Many people find ways to sleep poorly, such as drinking hot milk, soaking their feet in hot water, listening to white noise, and doing a bunch of sleep rituals before going to bed. As a result, they still keep their eyes open for half an hour in bed. My general advice to users is: if you really haven’t fallen asleep after lying down for 20 minutes, don’t lie down. Get up, turn on a small warm light on the sofa, read a paper book for a while, and then go back to sleep when you feel sleepy. Lying hard will only make you associate "bed" with the feeling of "anxious and unable to sleep", which will make it more difficult to fall asleep. Of course, there are different schools of thought: Practitioners of cognitive behavioral therapy (CBT-I) insist that you must leave the bed and not touch any electronic devices, while mindfulness schools believe that you can do body scans while lying down without getting up. You can choose a method that is comfortable for you. There is no need to follow a certain standard.

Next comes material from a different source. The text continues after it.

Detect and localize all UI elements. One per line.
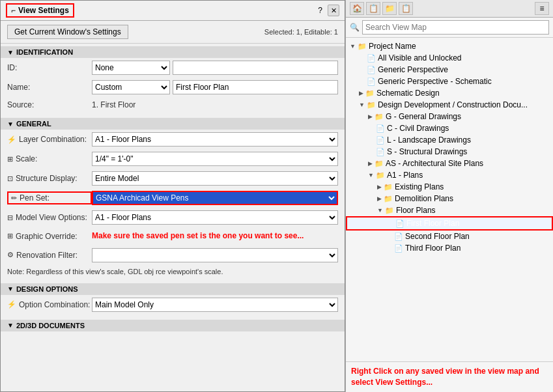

Oh, by the way, don’t just take melatonin when you can’t sleep well. Many people think that melatonin is a health product with no side effects, and they can be taken for years after taking it. In fact, melatonin is used to regulate sleep rhythms, not as a sleep aid. Taking it in large doses for a long time will inhibit the secretion of melatonin, and the more you take it, the more useless it becomes. If you meet the criteria for unhealthy sleep we mentioned at the beginning for more than 2 consecutive weeks, don’t search for random remedies on the Internet. Go to a sleep specialist for a polysomnography first, which will be more effective than trying a hundred methods blindly.

To put it bluntly, sleep is a human instinct. When you were a child, how could you worry about how many hours of sleep you had today? When we grow up, we are bound by various KPIs and health standards. Even when we sleep, we have to check the time and quality, but we have lost our instincts. Relax, it's not so easy for you to have problems just because you missed half an hour of sleep. On the contrary, worrying about not sleeping well every day is much more harmful than missing two hours of sleep.

Disclaimer:

1. This article is sourced from the Internet. All content represents the author's personal views only and does not reflect the stance of this website. The author shall be solely responsible for the content.

2. Part of the content on this website is compiled from the Internet. This website shall not be liable for any civil disputes, administrative penalties, or other losses arising from improper reprinting or citation.